Had this information been given at the time of filing the Price List, the Department would have been able to raise objection to the method of valuation adopted by the appellants. Ld. JDR submitted that the contention of the appellants that the Asst. Commissioner, Kanpur had clarified that repacking of detergent powder by IED at Kanpur would not amount to manufacture amounted to knowledge on the part of the Department cannot be accepted. First of all, the appellants had not disclosed full facts to the Asst. Commissioner at Kanpur. Secondly the said information was suppressed from the proper Officer at Bhopal within whose jurisdiction the goods were manufactured in the first phase. The valuation arrived at by the assessing authorities at Indore was on the basis of insufficient information and on the basis of suppressed information about the goods being sent for repacking in smaller sachets at Kanpur. Therefore, the earlier valuation having been made on a wrong basis, re-determination of duty payable on the goods worked out on the basis of depot price of the smaller packs of 20 and 30 gms. subject to applicable deductions such as transportation charges was fully justified and the demand of duty made in the SCN invoking proviso to Section 11A (1) was fully justified. As regards the question of jurisdiction of the Commissioner of Central Excise, Indore to decide the issue, ld. JDR submitted that the demand of duty raised, in the SCN was not on the repacking of the detergent but on the basis of correct determination of value of the goods cleared in bulk from Mandideep which was within the jurisdiction of the Commissioner of Central Excise, Indore.

9. We have heard the rival submissions and have perused the case law.

As regards the question of jurisdiction, the main contention of the appellants is that since the repacking of the goods into smaller sachets had taken place in Kanpur, the proper Officer who had jurisdiction to decide the question relating thereto was the Commissioner, Kanpur and the adjudication order passed by the Commissioner, Indore was without jurisdiction and without the authority of law.
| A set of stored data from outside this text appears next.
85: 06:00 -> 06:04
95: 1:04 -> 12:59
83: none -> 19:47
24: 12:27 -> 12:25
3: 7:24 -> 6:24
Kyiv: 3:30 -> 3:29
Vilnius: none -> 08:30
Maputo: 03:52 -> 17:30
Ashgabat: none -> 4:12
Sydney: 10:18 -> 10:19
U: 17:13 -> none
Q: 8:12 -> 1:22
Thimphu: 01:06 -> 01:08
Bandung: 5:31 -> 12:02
Appellants had relied on the Tribunal's decision in Owens Bilt Ltd. v. CCE, Pune 1998 (101) E.L.T. 642 (T) in which it was held that the Commissioner at Pune had no jurisdiction to direct reversal of credit of duty paid on certain machinery renovated and reconditioned by a job worker in Bombay. The contention of the assessee in that case was that since the assessment in question was with regard to the duty paid by the job worker carrying out the renovation, reconditioning within the jurisdiction of the Bombay Commissioner, no other Commissioner had jurisdiction to sit in judgment over the assessment made by the Asst.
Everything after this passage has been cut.